Przeziębienie i choroba kwasowa
Za każdym razem, gdy szukamy w Internecie lub literaturze jakiejś ciekawej rybki, na samym początku podawana jest odpowiednia temperatura, w jakiej należy tę rybę trzymać. Tuż pod spodem jest wartość pH, czyli odczyn wody. Daje to wrażenie, że największą uwagę należy zwrócić na te parametry.
Faktycznie, są bardzo ważne, ale aktualnie grzałka to wydatek rzędu 15 złotych, sama pilnuje temperatury, włączamy ją do prądu i jest. Pleśniawka u ryb, infekcje bakteryjne, grzybice, są zdecydowanie częściej powodowane przez brud w zbiorniku, ale przy jednoczesnym niedopilnowaniu odpowiedniej temperatury dla gatunku. Niska temperatura dla welonów i kardynałów reguluje ich aktywność.
pH to parametr, który pilnujemy, jeżeli mamy w akwarium wodę demineralizowaną. W wodzie kranowej nie ma większego sensu go mierzyć, bo nie ma możliwości go zmienić. Ogromna ilość węglanu wapnia tak buforuje pH, że zbicie go jest nie dość, że trudne, to jeszcze szkodliwe dla ryb.
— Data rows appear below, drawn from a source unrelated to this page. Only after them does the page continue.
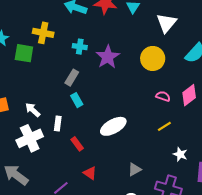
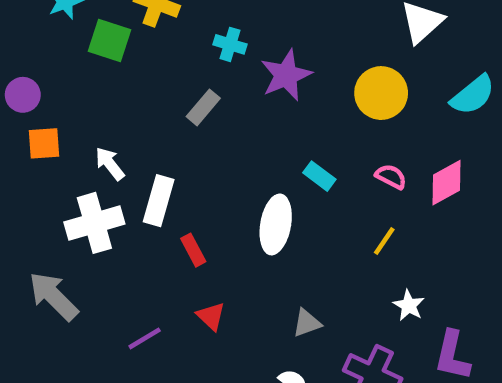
cyan rectangle: (77, 100) -> (319, 176), moved, turned -32
white rectangle: (58, 124) -> (159, 201), size x1.5
white ellipse: (113, 126) -> (276, 224), turned -60
yellow line: (164, 126) -> (384, 241), turned -32

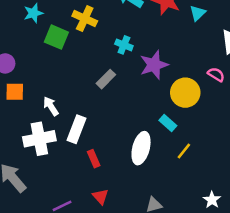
yellow circle: (381, 93) -> (185, 93), moved
pink semicircle: (391, 177) -> (216, 74), moved
yellow line: (384, 241) -> (184, 151), moved

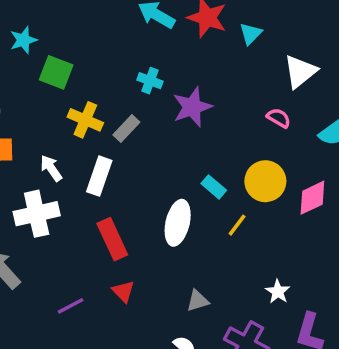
yellow cross: (85, 19) -> (85, 120), moved
yellow circle: (185, 93) -> (265, 181), moved
white rectangle: (76, 129) -> (99, 176), moved
red rectangle: (94, 159) -> (112, 239), size x1.6

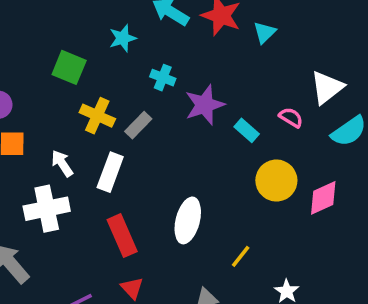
cyan star: (23, 40) -> (123, 38), moved
white triangle: (300, 72) -> (327, 87), moved
cyan rectangle: (214, 187) -> (247, 130), moved
yellow line: (237, 225) -> (241, 256), moved

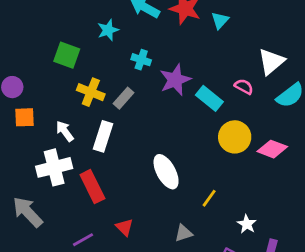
cyan rectangle: (247, 130) -> (209, 98), size x1.4
pink diamond: (323, 198) -> (272, 149), turned 48
white ellipse: (188, 220) -> (166, 172), turned -40
red rectangle: (122, 236) -> (92, 187), moved

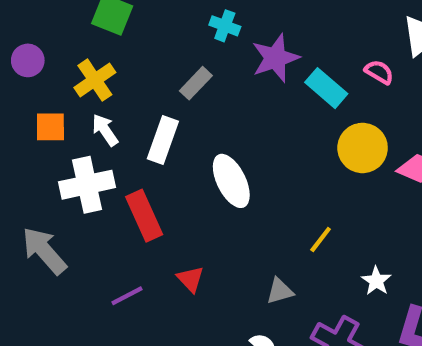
yellow cross: (91, 92) -> (95, 80), moved, turned 32
orange square: (24, 117) -> (50, 127), moved
white ellipse: (166, 172) -> (231, 181), moved

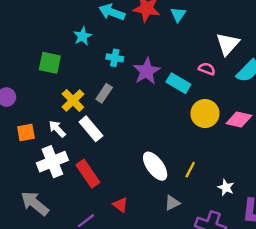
yellow cross: (95, 80) -> (73, 101), moved
white rectangle: (163, 140) -> (91, 129), turned -50
white ellipse: (231, 181) -> (155, 166), moved

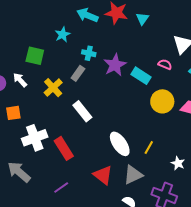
gray rectangle: (104, 93) -> (78, 73), moved
white arrow: (57, 129) -> (20, 80), moved
white rectangle: (91, 129) -> (82, 111), moved
gray triangle: (172, 203) -> (133, 175), size x1.5
red triangle: (120, 205) -> (103, 175), moved, size x1.5

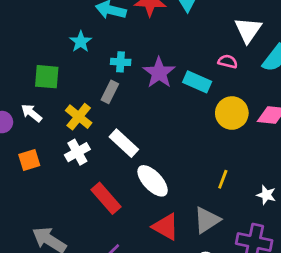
white cross: (35, 138) -> (77, 152), moved, size x0.7
white ellipse: (120, 144) -> (153, 181), moved

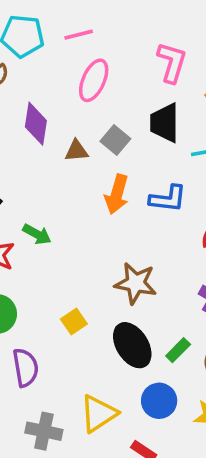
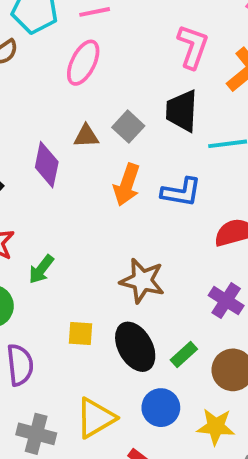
pink ellipse: (94, 80) -> (83, 63), moved
purple diamond: (36, 124) -> (47, 165), moved
green arrow: (37, 234) -> (41, 269), moved, turned 96
yellow square: (74, 321) -> (81, 333), moved, turned 35

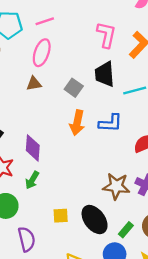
brown triangle: (86, 136) -> (34, 84), moved
purple diamond: (47, 165) -> (33, 148), moved
brown star: (142, 281) -> (116, 186), moved
green rectangle: (184, 354) -> (126, 230), moved

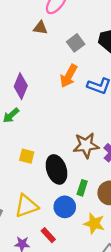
brown star: (116, 186) -> (86, 145), turned -30
green rectangle: (126, 230) -> (82, 188), turned -40

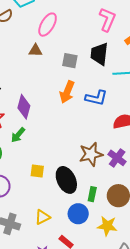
gray square: (76, 43) -> (70, 61), turned -35
yellow triangle: (26, 206) -> (42, 217), size x0.7

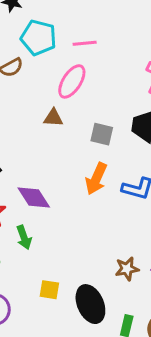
purple diamond: (24, 107) -> (34, 198), turned -50
green arrow: (18, 135) -> (24, 237), turned -63
brown star: (91, 154) -> (127, 269), size x0.7

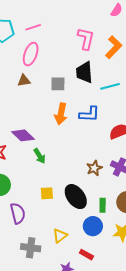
green arrow: (24, 237) -> (40, 156), moved

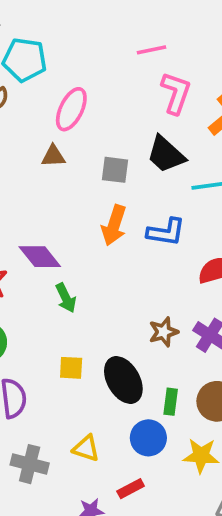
pink line: (33, 27) -> (152, 50), moved
black trapezoid: (84, 72) -> (166, 154), turned -50
yellow triangle: (60, 236) -> (86, 448), turned 49
red rectangle: (86, 255) -> (131, 489), turned -64

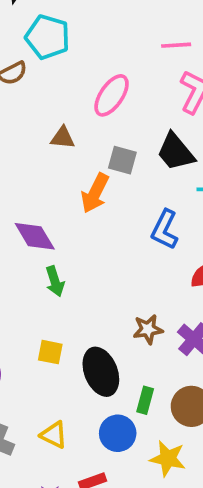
pink ellipse: (71, 109) -> (112, 95), moved
orange arrow: (114, 225) -> (95, 193), moved
blue L-shape: (166, 232) -> (165, 230), turned 99

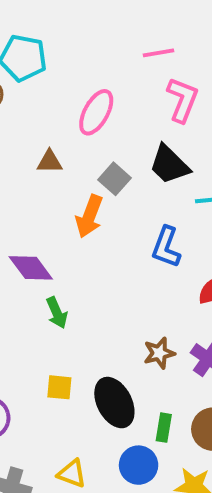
gray square: (122, 160) -> (114, 179), turned 32

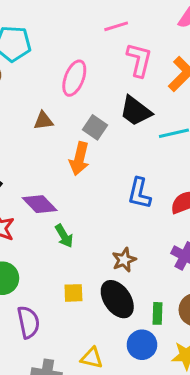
blue L-shape: (166, 247) -> (139, 193), moved
brown star: (159, 353) -> (124, 260), moved

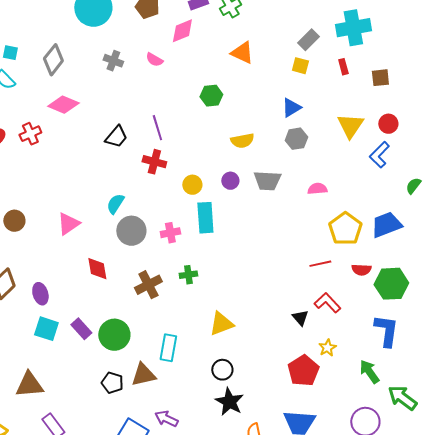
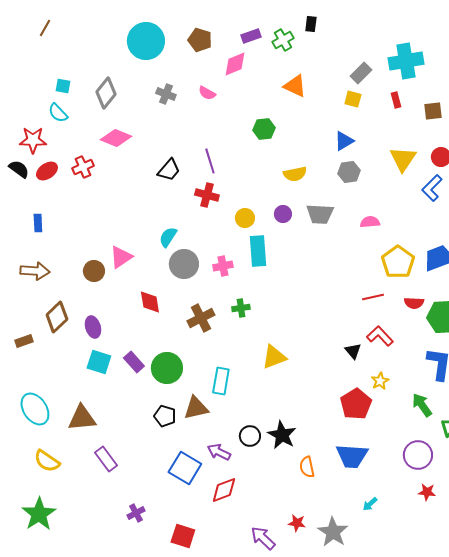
brown circle: (14, 221) -> (94, 271), moved
black circle: (222, 370) -> (250, 436), moved

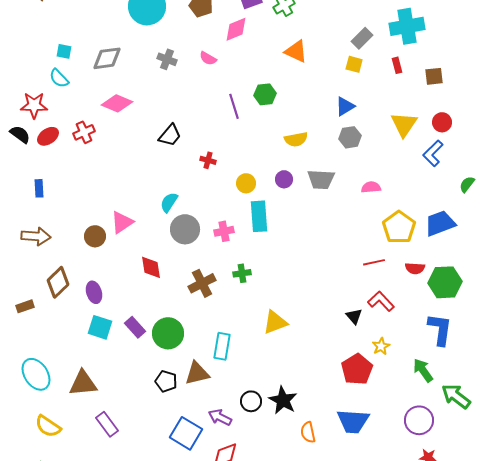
gray diamond: (106, 93) -> (107, 58), turned 44
purple line: (210, 161) -> (234, 106), moved
red cross: (207, 195) -> (208, 160), size x0.7

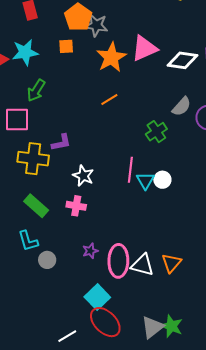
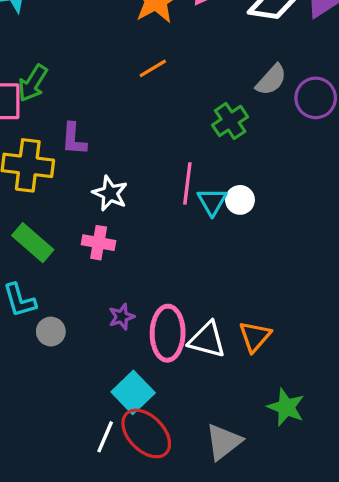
green arrow: (36, 90) -> (33, 83), moved
purple L-shape: (61, 143) -> (74, 139), turned 105
green star: (171, 326) -> (286, 407), moved
white line: (67, 336) -> (105, 437), moved, turned -36

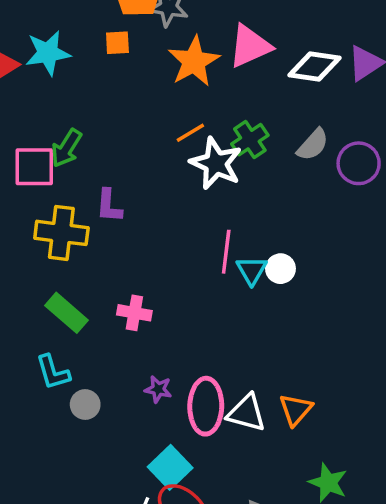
green cross: (230, 121) -> (250, 140), moved
white star: (110, 193) -> (216, 163), moved, size x1.4
purple star: (122, 317) -> (158, 389), turned 30

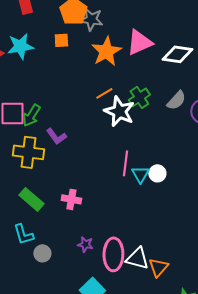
green arrow: (66, 148) -> (31, 115), moved
purple L-shape: (109, 206) -> (56, 136), turned -40
orange triangle: (296, 410) -> (158, 267), moved

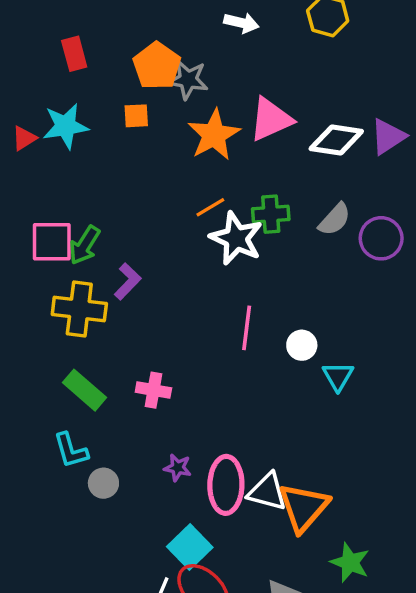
green cross: (139, 97) -> (271, 214), turned 30
purple L-shape: (56, 136) -> (128, 281), turned -100
cyan triangle: (140, 174) -> (338, 376), moved
orange triangle: (158, 267) -> (303, 507), size x1.5

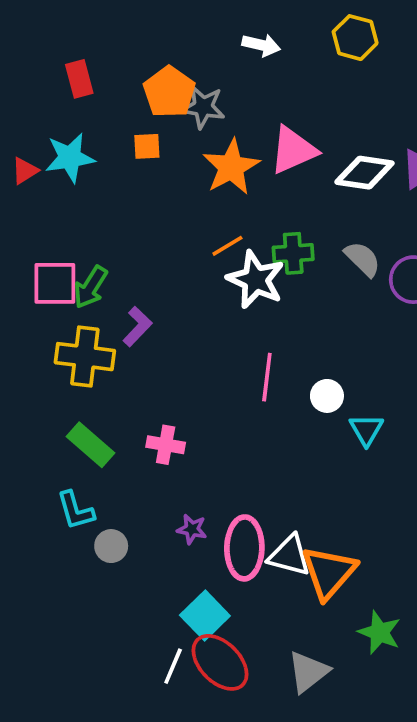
gray semicircle: (335, 219) -> (363, 259), turned -87

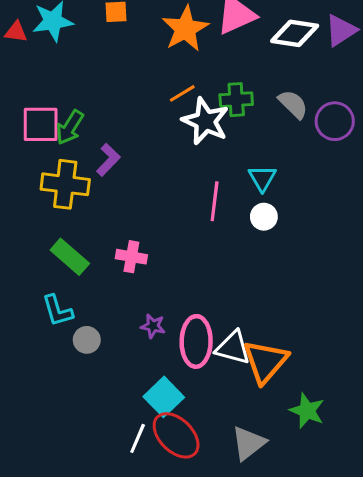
red triangle: (25, 171) -> (16, 32), turned 40
cyan triangle: (366, 430) -> (262, 178), moved

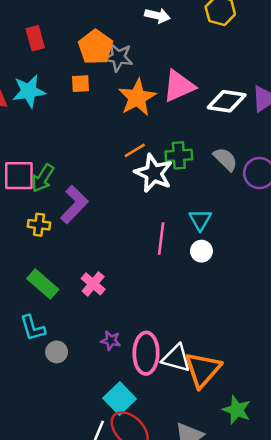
purple L-shape: (108, 160) -> (74, 205), size x1.4
yellow cross: (65, 184) -> (39, 225), size x0.6
pink cross: (131, 257) -> (93, 284), turned 30

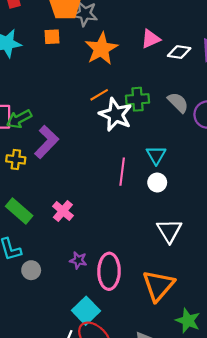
pink triangle: (179, 86) -> (151, 39), moved, size x0.7
white diamond: (227, 101) -> (179, 52), size x0.7
green arrow: (43, 178) -> (19, 119), turned 30
white triangle: (176, 358) -> (169, 231), moved, turned 44

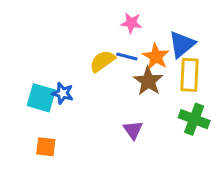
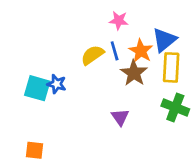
blue line: (127, 57) -> (115, 51), turned 60
orange square: (46, 147) -> (34, 150), moved

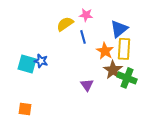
orange star: (141, 51) -> (105, 51), moved
yellow semicircle: (92, 55) -> (65, 24), moved
brown star: (134, 73) -> (113, 70), moved

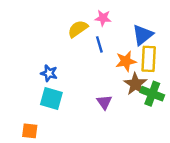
orange star: (105, 51) -> (126, 61), turned 30
cyan square: (27, 64) -> (51, 98), moved

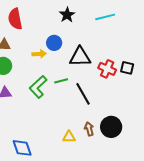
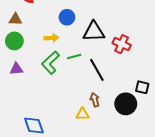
yellow arrow: (39, 54) -> (52, 38), moved
black square: (127, 68) -> (142, 87), moved
brown arrow: (89, 129) -> (95, 100), moved

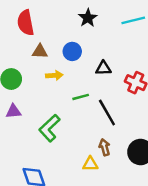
brown triangle: (15, 19) -> (40, 51), moved
black triangle: (94, 32) -> (103, 68), size x0.6
green L-shape: (50, 63) -> (49, 128), moved

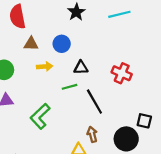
black triangle: (103, 68) -> (81, 68), moved

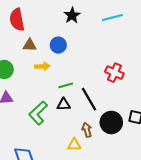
black triangle: (81, 68) -> (64, 104), moved
black circle: (126, 139) -> (111, 122), moved

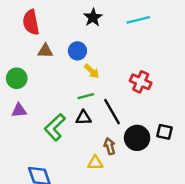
yellow arrow: (42, 66) -> (92, 71), moved, turned 48

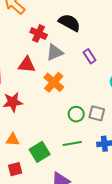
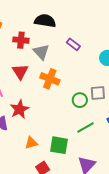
gray triangle: (55, 52) -> (41, 52), turned -30
red triangle: (27, 65) -> (20, 72), turned -48
green square: (40, 152) -> (59, 145), turned -30

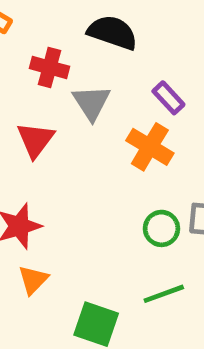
orange cross: (50, 79) -> (150, 147), moved
orange triangle: (31, 143) -> (33, 280), moved, turned -40

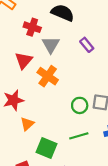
orange cross: (150, 147) -> (48, 76), moved
orange triangle: (33, 280) -> (27, 124), moved

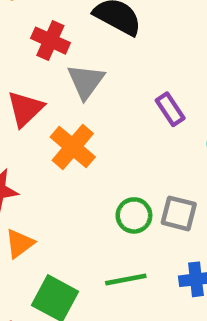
purple rectangle: (87, 45) -> (170, 109), moved

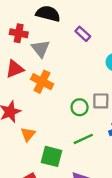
red triangle: (25, 109) -> (15, 69), turned 36
purple rectangle: (170, 109) -> (83, 34), moved

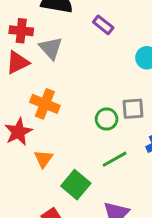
red triangle: (15, 69) -> (17, 62), moved
orange cross: (42, 82) -> (45, 104), moved
green square: (51, 156) -> (76, 185), turned 30

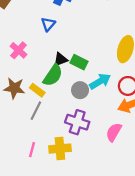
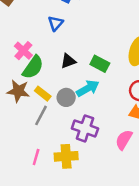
green rectangle: (79, 62) -> (100, 64), moved
green semicircle: (53, 75) -> (33, 67), moved
cyan arrow: (100, 81) -> (88, 88), moved
gray circle: (80, 90) -> (66, 97), moved

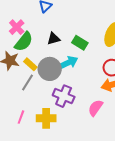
gray circle: (66, 97) -> (50, 69), size x1.5

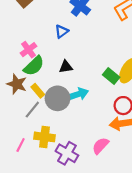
green rectangle: (80, 43) -> (111, 76), moved
purple cross: (64, 96) -> (67, 153), moved
yellow cross: (46, 118) -> (44, 137), moved

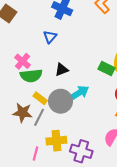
green semicircle: (34, 66) -> (31, 76), turned 50
brown star: (17, 84) -> (23, 113), moved

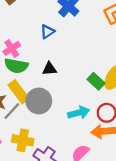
cyan arrow: (79, 93) -> (79, 113), moved
yellow rectangle: (40, 98) -> (19, 92), size x1.5

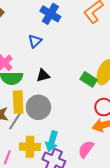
yellow rectangle: (19, 92) -> (18, 102), turned 45
cyan arrow: (79, 113) -> (52, 141), moved, turned 132

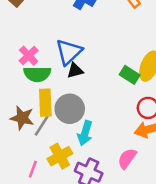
blue triangle: (35, 41) -> (69, 52), moved, size x1.6
cyan arrow: (52, 141) -> (85, 133), moved
yellow cross: (30, 147) -> (60, 156), turned -30

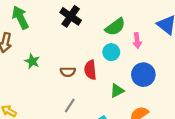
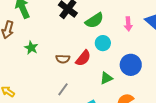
green semicircle: (115, 27) -> (94, 20), moved
pink arrow: (137, 40) -> (128, 24), moved
red semicircle: (90, 70) -> (83, 58), turned -138

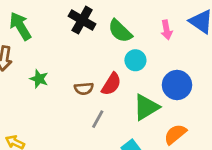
green semicircle: (94, 20) -> (120, 31), turned 84
green triangle: (106, 78) -> (146, 107), size x1.5
gray line: (63, 89) -> (98, 119), moved

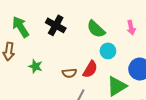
black cross: (82, 20) -> (56, 25), moved

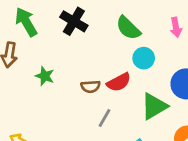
red semicircle: (90, 69) -> (119, 82), turned 30

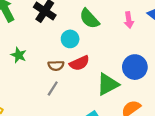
cyan circle: (144, 58) -> (70, 39), moved
gray line: (104, 118) -> (53, 88), moved

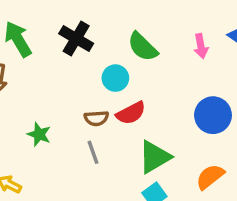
green star: (19, 55) -> (39, 134), moved
green triangle: (108, 84) -> (154, 157), moved
gray line: (53, 88) -> (93, 152), turned -49

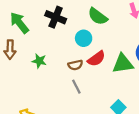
green star: (39, 134) -> (39, 61), moved
green triangle: (154, 157) -> (123, 64), moved, turned 30

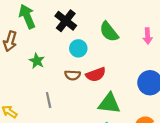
cyan circle: (84, 38) -> (78, 48), moved
green triangle: (123, 64) -> (109, 104), moved
gray line: (76, 87) -> (49, 100), moved

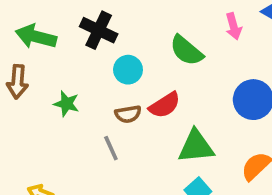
green arrow: (27, 16) -> (36, 37), turned -40
green semicircle: (109, 32) -> (186, 51), moved
gray line: (49, 100) -> (111, 148), moved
Wahania odczynu są wówczas tak duże, że więcej dają szkody, niż pożytku. Zmiany pH przez nadmiar procesów rozkładu materii organicznej w akwarium, to zupełnie inny temat, ale tu robimy podmianę i sprawa załatwiona. pH nie ma większego znaczenia przy większości ryb, o ile nie zaczniemy przy nim kombinować.
Chloroza a chlor
Wszyscy jesteśmy przekonani o tym, że w wodzie jest chlor, ale rzadko kto go sprawdza. Jeżeli zaczniemy to robić, okaże się, że tego chloru tam właściwie nie ma, ale wiele zależy od dnia, pory roku, stacji poboru wody i wielu innych spraw. Chloroza u roślin nie ma nic wspólnego z chlorem, jest niedoborem nawozu – azotu.
Chlor jest też niekiedy dodawany interwencyjnie, gdy parametry wody w kranie z jakiegokolwiek powodu się pogorszą. Już większa szansa jest spotkać metale ciężkie, ale one są bardziej szkodliwe dla krewetek, niż ryb.
Jeżeli kupujemy uzdatniacze i odstawiamy wodę, ustawmy skarbonkę, wrzucajmy drobne i uzbierajmy na testy na chlor. Sprawdzimy, jak jest naprawdę i może się okaże, że oszczędzimy sobie wiele niepotrzebnej roboty.
Choroby ryb akwariowych
Choroby ryb akwariowych to w ogromnej większości nie pleśniawka u ryb, mykobakteriozy, wrzodzienice, pasożyty, ale czynniki środowiskowe, które spowodowały namnożenie podanych patogenów. Akwarystyka lubi sumienność w czyszczeniu zbiornika (szczególnie i gupików i welonów).
Jeżeli tych czynników stresowych nie usuniemy ze środowiska ryb, możemy walczyć z chorobami ryb bardzo długo i nieskutecznie. Dlatego zacznijmy leczenie, a jeszcze lepiej – profilaktykę – od sprawdzenia parametrów wody.
Wszystkie patogeny (pasożyty, bakterie) lubią dużo brudu. Jeżeli im go odbierzemy, zobaczymy, że nasze ryby akwariowe są zdrowsze i ładniejsze. Nie wybierajmy z wymagań ryb słodkowodnych tylko tego, ile potrzebują stopni Celsjusza i jakie pH, ale bardziej sprawdźmy, z jakimi innymi rybami mogą żyć (mieczyki – jakie są proporcje ilości samców do samic), czy mają odpowiednie podłoże i żywe rośliny.